Não é só no Brasil que há retrocessos: para cumprir a promessa, segundo dados lançados pelo projeto de monitoramento Global Forest Watch, o mundo precisaria reduzir o desmate em 10% ao ano entre 2021 e 2030. No ano passado, a queda foi de apenas 6,3%.

Ao longo das últimas duas décadas, as taxas de desmatamento na República Democrática do Congo, lar da segunda maior floresta tropical do planeta, são as maiores da História. A Indonésia, que completa o top 3 das áreas de floresta tropical, vem conseguindo reduzir suas taxas. Segundo informações antecipadas pela agência Reuters em agosto, os petistas negociam com os governos de ambos países uma aliança de preservação. O ex chanceler Celso Amorim, um dos principais conselheiros de Lula, já havia sinalizado no mês passado que o petista planeja uma cúpula ambiental para o ano que vem.

Os países da parceria liderada pelo Reino Unido e coordenada pelos EUA e por Gana representam juntos quase 60% do Produto Interno Bruto (PIB) mundial. Rússia, China, República Democrática do Congo e Peru são ausências sentidas ao lado do Brasil, no entanto —o quinteto sozinho abriga quase metade das florestas tropicais do mundo.
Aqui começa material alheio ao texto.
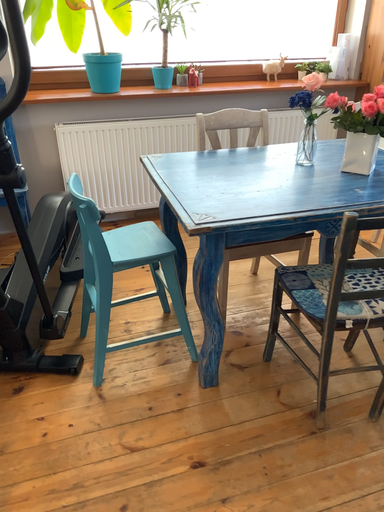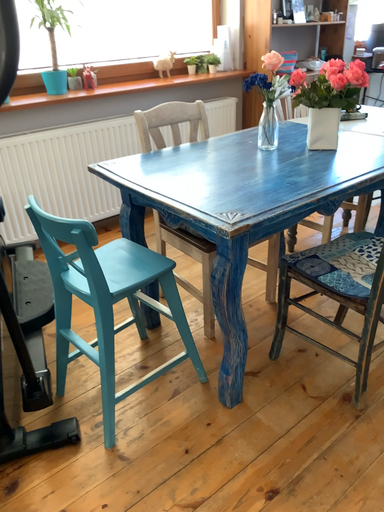 Question: Which way did the camera rotate in the video?

Choices:
 (A) rotated right
 (B) rotated left

Answer: (A) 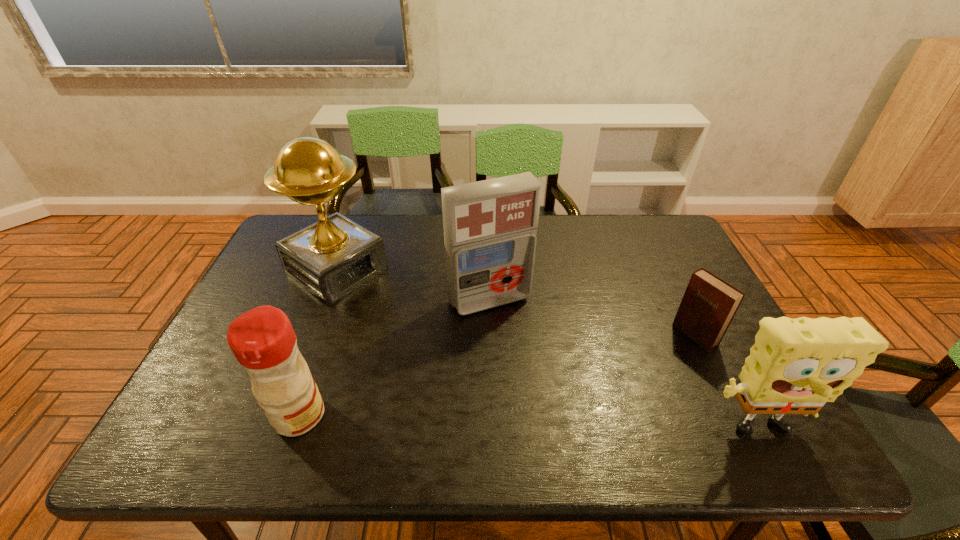 The height and width of the screenshot is (540, 960). Find the location of `condiment`. condiment is located at coordinates (262, 339).

Where is `sponge`? sponge is located at coordinates (796, 365).

Image resolution: width=960 pixels, height=540 pixels. What are the coordinates of `the third object from left to right` in the screenshot? It's located at (490, 226).

Locate an element on the screen. the fourth shortest object is located at coordinates tap(490, 226).

In order to click on the shortest object in this screenshot , I will do `click(709, 304)`.

Find the location of a particular element. The width and height of the screenshot is (960, 540). award is located at coordinates (331, 258).

Image resolution: width=960 pixels, height=540 pixels. I want to click on vacant region located on the back of the condiment, so click(324, 343).

At what (x,y) coordinates should I click in order to perform the action: click on blank space located 0.260m on the front-facing side of the third object from right to left. Please return your answer as a coordinate pair (x, y). Looking at the image, I should click on (550, 394).

Where is `vacant space located 0.260m on the front-facing side of the third object from right to left`? The image size is (960, 540). vacant space located 0.260m on the front-facing side of the third object from right to left is located at coordinates (550, 394).

Image resolution: width=960 pixels, height=540 pixels. Find the location of `vacant space located on the front-facing side of the third object from right to left`. vacant space located on the front-facing side of the third object from right to left is located at coordinates (542, 381). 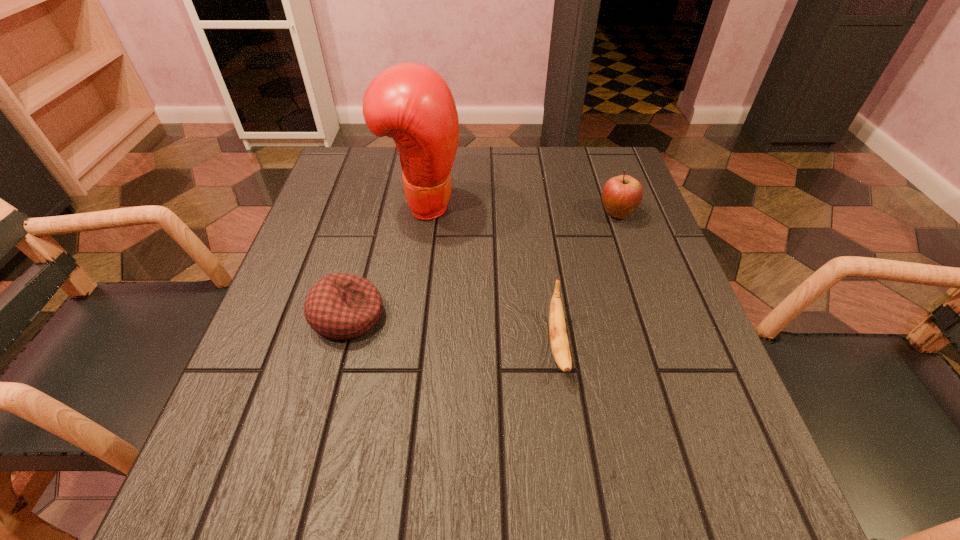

US$ 2,4 trianuais até 2030

Na COP26, 12 países anunciaram US$ 12 bilhões de financiamento público para a proteção florestal em países em desenvolvimento, e cerca de 22% da quantia já foram gastos. O único sinal de novos investimentos públicos até agora veio da Alemanha, que se comprometeu a dobrar sua ajuda internacional para a preservação de US$ 1 bilhão para US$ 2 bilhões até 2025. O financiamento climático continuou a ser chave no segundo dia de debates, com países pobres e em desenvolvimento pedindo maior compromisso.

E segundo um relatório das presidências da COP27 e da COP26, em Glasgow, as promessas atuais estão muito aquém do necessário: os países emergentes, com exceção da China, precisarão de até US$ 2,4 trilhões/ano até 2030 para combater as mudanças climáticas, e quase metade do valor deverá vir de investidores internacionais, países ricos ou organismos multilaterais.